EXTRACTED RECORDS Start Marker

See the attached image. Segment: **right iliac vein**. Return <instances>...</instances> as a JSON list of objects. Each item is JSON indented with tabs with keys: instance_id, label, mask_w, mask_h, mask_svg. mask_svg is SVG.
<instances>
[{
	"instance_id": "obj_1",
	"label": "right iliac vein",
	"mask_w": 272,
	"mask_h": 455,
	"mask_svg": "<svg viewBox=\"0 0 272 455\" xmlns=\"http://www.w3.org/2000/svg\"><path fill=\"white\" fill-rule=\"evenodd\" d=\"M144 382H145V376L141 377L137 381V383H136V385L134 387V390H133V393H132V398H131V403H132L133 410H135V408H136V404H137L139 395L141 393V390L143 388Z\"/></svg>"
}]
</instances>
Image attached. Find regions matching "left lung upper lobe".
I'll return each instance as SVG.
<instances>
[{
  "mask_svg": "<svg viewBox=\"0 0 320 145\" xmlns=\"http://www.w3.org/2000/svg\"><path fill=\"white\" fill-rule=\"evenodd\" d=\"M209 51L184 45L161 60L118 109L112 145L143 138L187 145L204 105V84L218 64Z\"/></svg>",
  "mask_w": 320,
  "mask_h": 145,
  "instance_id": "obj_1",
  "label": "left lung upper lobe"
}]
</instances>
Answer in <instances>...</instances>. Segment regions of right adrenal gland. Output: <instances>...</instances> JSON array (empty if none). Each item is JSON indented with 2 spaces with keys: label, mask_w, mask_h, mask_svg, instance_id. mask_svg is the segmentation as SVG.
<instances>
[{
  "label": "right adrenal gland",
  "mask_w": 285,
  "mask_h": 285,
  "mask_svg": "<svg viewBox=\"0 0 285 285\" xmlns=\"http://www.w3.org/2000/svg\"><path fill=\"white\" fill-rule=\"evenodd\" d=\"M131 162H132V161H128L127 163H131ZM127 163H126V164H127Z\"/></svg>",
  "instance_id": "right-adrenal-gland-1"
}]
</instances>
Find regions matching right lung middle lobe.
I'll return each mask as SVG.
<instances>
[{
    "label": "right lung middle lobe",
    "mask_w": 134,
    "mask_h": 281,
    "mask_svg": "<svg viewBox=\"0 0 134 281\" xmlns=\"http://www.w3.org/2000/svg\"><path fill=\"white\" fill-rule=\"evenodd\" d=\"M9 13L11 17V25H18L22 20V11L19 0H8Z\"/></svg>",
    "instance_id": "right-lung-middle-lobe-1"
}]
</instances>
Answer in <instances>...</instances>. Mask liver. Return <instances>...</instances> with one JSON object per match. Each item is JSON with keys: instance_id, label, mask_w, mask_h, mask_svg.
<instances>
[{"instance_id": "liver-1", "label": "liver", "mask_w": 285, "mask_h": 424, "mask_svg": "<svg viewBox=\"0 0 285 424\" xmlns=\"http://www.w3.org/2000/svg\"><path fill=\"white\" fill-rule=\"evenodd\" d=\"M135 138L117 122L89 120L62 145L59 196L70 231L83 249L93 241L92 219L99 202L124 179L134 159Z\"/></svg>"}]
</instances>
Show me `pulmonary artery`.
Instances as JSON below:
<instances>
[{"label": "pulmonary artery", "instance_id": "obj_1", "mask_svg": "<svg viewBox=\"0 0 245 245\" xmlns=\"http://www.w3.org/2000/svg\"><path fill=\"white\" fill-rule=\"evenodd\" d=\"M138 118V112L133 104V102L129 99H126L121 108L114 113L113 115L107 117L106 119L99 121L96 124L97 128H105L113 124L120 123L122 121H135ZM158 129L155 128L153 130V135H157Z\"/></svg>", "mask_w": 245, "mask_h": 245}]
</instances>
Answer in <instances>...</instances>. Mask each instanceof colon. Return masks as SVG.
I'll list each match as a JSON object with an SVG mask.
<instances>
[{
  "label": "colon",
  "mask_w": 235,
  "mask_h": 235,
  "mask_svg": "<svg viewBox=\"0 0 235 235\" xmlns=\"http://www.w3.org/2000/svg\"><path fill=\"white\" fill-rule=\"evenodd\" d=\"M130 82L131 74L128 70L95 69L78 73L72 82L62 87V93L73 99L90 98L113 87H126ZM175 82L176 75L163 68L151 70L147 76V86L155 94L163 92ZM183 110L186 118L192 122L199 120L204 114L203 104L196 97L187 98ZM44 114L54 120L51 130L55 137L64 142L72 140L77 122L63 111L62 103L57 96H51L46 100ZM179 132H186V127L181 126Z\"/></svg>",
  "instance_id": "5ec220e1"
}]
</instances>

EXTRACTED RECORDS End Marker

With both ends included, please retype exactly the lines from the line containing "Answer in <instances>...</instances>. Mask liver." to the final line of the data.

Answer in <instances>...</instances>. Mask liver. Return <instances>...</instances> with one JSON object per match. Each item is JSON with keys: instance_id, label, mask_w, mask_h, mask_svg.
<instances>
[{"instance_id": "liver-1", "label": "liver", "mask_w": 285, "mask_h": 424, "mask_svg": "<svg viewBox=\"0 0 285 424\" xmlns=\"http://www.w3.org/2000/svg\"><path fill=\"white\" fill-rule=\"evenodd\" d=\"M135 138L117 122L89 120L62 145L59 196L70 231L83 249L93 241L92 219L99 202L124 179L134 159Z\"/></svg>"}]
</instances>
Show me `pulmonary artery`.
Instances as JSON below:
<instances>
[{"label": "pulmonary artery", "instance_id": "obj_1", "mask_svg": "<svg viewBox=\"0 0 245 245\" xmlns=\"http://www.w3.org/2000/svg\"><path fill=\"white\" fill-rule=\"evenodd\" d=\"M138 118V112L133 104V102L129 99H126L121 108L114 113L113 115L107 117L106 119L99 121L96 124L97 128H105L113 124L120 123L122 121H135ZM158 129L155 128L153 130V135H157Z\"/></svg>", "mask_w": 245, "mask_h": 245}]
</instances>
Answer in <instances>...</instances>. Mask each instanceof colon. Return masks as SVG.
I'll list each match as a JSON object with an SVG mask.
<instances>
[{
  "label": "colon",
  "mask_w": 235,
  "mask_h": 235,
  "mask_svg": "<svg viewBox=\"0 0 235 235\" xmlns=\"http://www.w3.org/2000/svg\"><path fill=\"white\" fill-rule=\"evenodd\" d=\"M130 82L131 74L128 70L95 69L78 73L72 82L62 87V93L73 99L90 98L113 87H126ZM175 82L176 75L163 68L151 70L147 76V86L155 94L163 92ZM183 110L186 118L192 122L199 120L204 114L203 104L196 97L187 98ZM44 114L54 120L51 130L55 137L64 142L72 140L77 122L63 111L62 103L57 96H51L46 100ZM179 132H186V127L181 126Z\"/></svg>",
  "instance_id": "5ec220e1"
}]
</instances>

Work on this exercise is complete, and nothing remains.